Employer of record vs actual employer – how to tell the difference

October 13, 2020
Employer of record vs actual employer – how to tell the difference

By Nicole Visedo, Senior Workplace Relations Consultant 

When a corporate group of companies becomes insolvent, the appointed liquidator has to identify the correct entity within the group that is the employer. Which entity is the actual employer can have a major impact on an employee’s chances of recovering unpaid employee entitlements when their employer has failed to pay these entitlements due to insolvency.

Some corporate groups have structured their business to have one company in the group that is, on paper, the employer. But a recent case shows that, under the law, if your corporate group goes bust, the entity you have down as the ‘employer of record’, and the entity actually employing your workers, may not be the same!

The Case

In Branded Media Holdings Pty Limited (in liq) [2020] NSWSC 557 (“Branded Media”), Liquidators sought directions on the true employer following the external administration of Brand New Media Pty Ltd (“BNM”) and its subsidiary Branded Media Holdings Pty Ltd (“Holdings”). The subsidiary, Holdings, was placed into liquidation and BNM was subject to a deed of company arrangement.

‘On paper’, Holdings was named as the employer in employment offers and agreements. The Holdings company was established as the employing entity for employees that provided services to other companies within the group.

Fortunately for liquidators in the Branded Media case, some previous cases had already set guidelines to help determine the true employer.

The precedents

In Gothard v Davey [2010] FCA 1163, the court had established several matters that assisted in determining the correct employing entity in the Branded Media case. Gothard v Davey looked at which entity:

  • Had practical and legal control and direction of the employees;
  • Made decisions about hiring, disciplinary issues and remuneration;
  • Actually paid remuneration;
  • Communicated with employees in respect of leave; and
  • Made decisions about the termination of employment.

Despite being the named employer, Holdings did not carry out these activities or hold any control or interest in decisions relating to these matters.

In a second case, Re C&T Grinter Transport Services Pty Ltd (in liq) [2004] FCA 1148, Justice Finn summarised that there are “several considerations that were relevant to identifying which of two or more possible entities was the employing company” and “the totality of the circumstances surrounding the relations of the various parties, including conduct subsequent to the creation of an alleged employment relationship, is relevant to the assessment”, and “documentation created by one or more of the parties describing or evidencing an apparent employment relationship will be relevant to, but not necessarily determinative of, the true character of that relationship”.

In the Branded Media case, the subsidiary, Holdings, listed ‘on paper’ as the employer, had no assets or income from which it could pay employee entitlements and did not receive any payment from its parent company, BNM, for its services. BNM, on the other hand, received the benefit of services provided by the employees, paid the employee salaries and entitlements, conducted business and generated revenue from which it could meet its obligations to employees, charged other entities for employee services provided, and generally made decisions regarding the employment and termination of employees. Employees also acted as representatives of BNM, including on business cards and branded email signatures.

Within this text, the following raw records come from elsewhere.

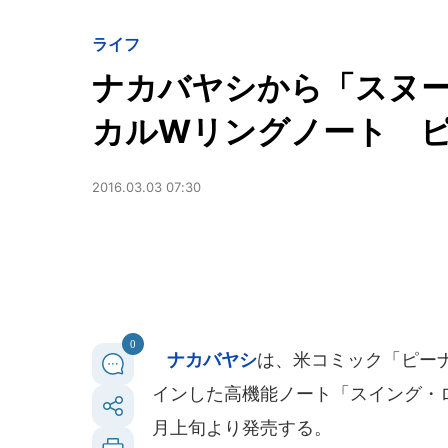
ライフ
ナカバヤシから「スヌ
カルWリングノート 
2016.03.03 07:30
0
ナカバヤシ
は、米コミック「ピー
インした高機能ノート「スイング・ロ
月上旬より発売する。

It comes down to the “practical reality”

It was held, in the Branded Media matter, that BNM was the actual employing entity given the substance and reality of the relationship between BNM and the employees. The absence of an “intelligible business objective” for the arrangement between Holdings and BNM – for example an on-charge for services to BNM (and other entities) or a bank account or accounting structure that enabled the company to meet its obligations as an employer – meant that Holdings was incapable of meeting its obligations as an employer.

So, if you’re operating as a group of companies, remember that it’s the “practical reality of the relationship [that] will determine which of two possible entities is the employer”[1] and not merely the company you’ve listed as the ‘employer of record’.

If you operate as a group of companies and would like a professional assessment of your organisation to determine which is the proper employing entity in such matters, contact FCB Group on 02 9922 5188.

Nicole Visedo is the Senior Workplace Relations Consultant at FCB Group. She has over 18 years of HR experience and has developed a deep understanding of this HR business functions.

[1]  Golden Plains Fodder Australia Pty Ltd v Millard [2007] SASC 391; (2007) 99 SASR 461 (“Golden Plains”) at [33]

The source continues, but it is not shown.